M. Hervart ressentait à son tour les piqûres, assez vagues encore, de la jalousie:

«Ces petites recherches, ces petites complaisances sensuelles, qui les lui a enseignées, puis-qu'elle n'a pas d'amies, sinon quelque cousin, entreprenant et gauche?... Que je suis sot, et méchant pour moi-même! Rose a eu des amies, à Valognes, au couvent; elle en a toujours et leur écrit.... Et puis, que m'importe? Je ne suis pas amoureux, il me semble, et tout cela ne saurait être pour moi qu'une suite de sensations légères, qu'un prétexte à d'amusantes observations....»
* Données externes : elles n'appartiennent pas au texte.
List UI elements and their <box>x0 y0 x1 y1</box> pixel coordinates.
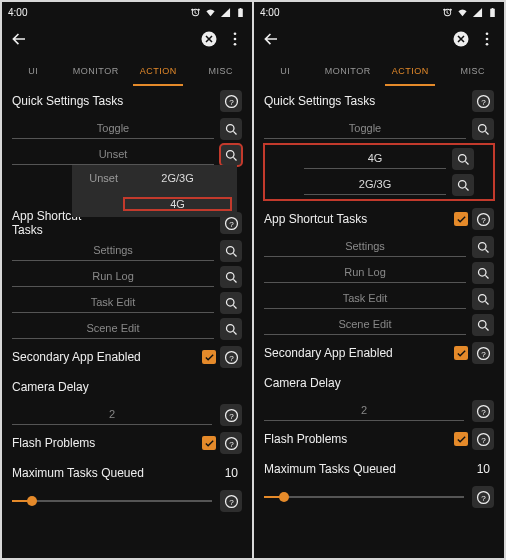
svg-point-1 <box>234 32 237 35</box>
left-pane: 4:00 UI MONITOR ACTION MISC Quick Settin… <box>2 2 252 558</box>
clock: 4:00 <box>260 7 279 18</box>
field-4g[interactable]: 4G <box>304 149 446 169</box>
svg-point-25 <box>486 43 489 46</box>
search-icon[interactable] <box>452 148 474 170</box>
checkbox-flash[interactable] <box>202 436 216 450</box>
search-icon[interactable] <box>220 292 242 314</box>
svg-text:?: ? <box>229 411 234 420</box>
svg-point-34 <box>478 268 486 276</box>
alarm-icon <box>190 7 201 18</box>
slider-max-queued[interactable] <box>12 491 212 511</box>
help-button[interactable]: ? <box>472 486 494 508</box>
field-runlog[interactable]: Run Log <box>264 263 466 283</box>
tab-misc[interactable]: MISC <box>442 56 505 86</box>
close-icon[interactable] <box>200 30 218 48</box>
search-icon[interactable] <box>220 240 242 262</box>
help-button[interactable]: ? <box>472 428 494 450</box>
tab-bar: UI MONITOR ACTION MISC <box>254 56 504 86</box>
search-icon[interactable] <box>452 174 474 196</box>
status-icons <box>442 7 498 18</box>
app-bar <box>2 22 252 56</box>
field-toggle[interactable]: Toggle <box>12 119 214 139</box>
field-2g3g[interactable]: 2G/3G <box>304 175 446 195</box>
svg-text:?: ? <box>481 407 486 416</box>
field-taskedit[interactable]: Task Edit <box>264 289 466 309</box>
field-settings[interactable]: Settings <box>264 237 466 257</box>
app-bar <box>254 22 504 56</box>
overflow-menu-icon[interactable] <box>478 30 496 48</box>
help-button[interactable]: ? <box>220 490 242 512</box>
highlighted-fields: 4G 2G/3G <box>264 144 494 200</box>
svg-point-28 <box>478 124 486 132</box>
section-camera-delay: Camera Delay <box>264 368 494 398</box>
svg-text:?: ? <box>229 219 234 228</box>
tab-action[interactable]: ACTION <box>379 56 442 86</box>
signal-icon <box>220 7 231 18</box>
alarm-icon <box>442 7 453 18</box>
tab-monitor[interactable]: MONITOR <box>317 56 380 86</box>
section-quick-settings: Quick Settings Tasks ? <box>12 86 242 116</box>
search-icon[interactable] <box>472 118 494 140</box>
section-secondary-app: Secondary App Enabled ? <box>264 338 494 368</box>
checkbox-flash[interactable] <box>454 432 468 446</box>
back-button[interactable] <box>10 30 28 48</box>
tab-action[interactable]: ACTION <box>127 56 190 86</box>
search-icon[interactable] <box>220 266 242 288</box>
search-icon[interactable] <box>220 118 242 140</box>
checkbox-secondary[interactable] <box>202 350 216 364</box>
field-taskedit[interactable]: Task Edit <box>12 293 214 313</box>
help-button[interactable]: ? <box>472 342 494 364</box>
search-icon[interactable] <box>472 262 494 284</box>
field-sceneedit[interactable]: Scene Edit <box>264 315 466 335</box>
search-icon-highlighted[interactable] <box>220 144 242 166</box>
tab-misc[interactable]: MISC <box>190 56 253 86</box>
section-max-queued: Maximum Tasks Queued 10 <box>264 454 494 484</box>
close-icon[interactable] <box>452 30 470 48</box>
wifi-icon <box>457 7 468 18</box>
svg-point-30 <box>458 180 466 188</box>
max-queued-value: 10 <box>225 466 238 480</box>
field-delay[interactable]: 2 <box>264 401 464 421</box>
svg-point-12 <box>226 298 234 306</box>
popup-row-1[interactable]: Unset 2G/3G <box>72 165 237 191</box>
help-button[interactable]: ? <box>220 404 242 426</box>
help-button[interactable]: ? <box>472 208 494 230</box>
svg-point-11 <box>226 272 234 280</box>
checkbox-secondary[interactable] <box>454 346 468 360</box>
svg-point-24 <box>486 38 489 41</box>
svg-point-7 <box>226 150 234 158</box>
field-delay[interactable]: 2 <box>12 405 212 425</box>
tab-ui[interactable]: UI <box>2 56 65 86</box>
clock: 4:00 <box>8 7 27 18</box>
section-flash-problems: Flash Problems ? <box>264 424 494 454</box>
svg-point-23 <box>486 32 489 35</box>
section-max-queued: Maximum Tasks Queued 10 <box>12 458 242 488</box>
help-button[interactable]: ? <box>220 90 242 112</box>
field-unset[interactable]: Unset <box>12 145 214 165</box>
help-button[interactable]: ? <box>472 400 494 422</box>
svg-point-3 <box>234 43 237 46</box>
search-icon[interactable] <box>472 314 494 336</box>
tab-ui[interactable]: UI <box>254 56 317 86</box>
help-button[interactable]: ? <box>220 432 242 454</box>
svg-point-35 <box>478 294 486 302</box>
tab-monitor[interactable]: MONITOR <box>65 56 128 86</box>
svg-text:?: ? <box>229 353 234 362</box>
svg-point-10 <box>226 246 234 254</box>
search-icon[interactable] <box>220 318 242 340</box>
help-button[interactable]: ? <box>472 90 494 112</box>
overflow-menu-icon[interactable] <box>226 30 244 48</box>
search-icon[interactable] <box>472 236 494 258</box>
field-runlog[interactable]: Run Log <box>12 267 214 287</box>
slider-max-queued[interactable] <box>264 487 464 507</box>
checkbox-shortcut[interactable] <box>454 212 468 226</box>
help-button[interactable]: ? <box>220 346 242 368</box>
search-icon[interactable] <box>472 288 494 310</box>
battery-icon <box>487 7 498 18</box>
field-sceneedit[interactable]: Scene Edit <box>12 319 214 339</box>
field-toggle[interactable]: Toggle <box>264 119 466 139</box>
field-settings[interactable]: Settings <box>12 241 214 261</box>
content-area: Quick Settings Tasks ? Toggle Unset App … <box>2 86 252 514</box>
popup-row-2[interactable]: 4G <box>72 191 237 217</box>
back-button[interactable] <box>262 30 280 48</box>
L'après-midi s'écoulait. Il fallut penser aux emplettes réclamées par Mme des Boys.

Ils redescendirent.

—Comme l'escalier est noir. Donnez-moi la main, dit Rose.

Vers les dernières marches, comme pour le remercier de son aide, elle lui tendit la joue. Le baiser se posa au coin des lèvres. Cette fois, Rose recula, avertie du danger par une sensation trop vive, trop intime. Mais, en s'éloignant, elle faillit tomber. Ses mains se crispèrent sur la main qui la retenait, et elle se trouva ramenée vers M. Hervart. Ils se regardèrent une seconde. Elle ferma les yeux, attendant la nouvelle brûlure.

—Vous ne vous êtes pas fait de mal?

Elle éclata de rire.

«Voilà, se disait M. Hervart, ce qui s'appelle être maître de soi. Aussi elle se moque. Tel est le résultat de la vertu.»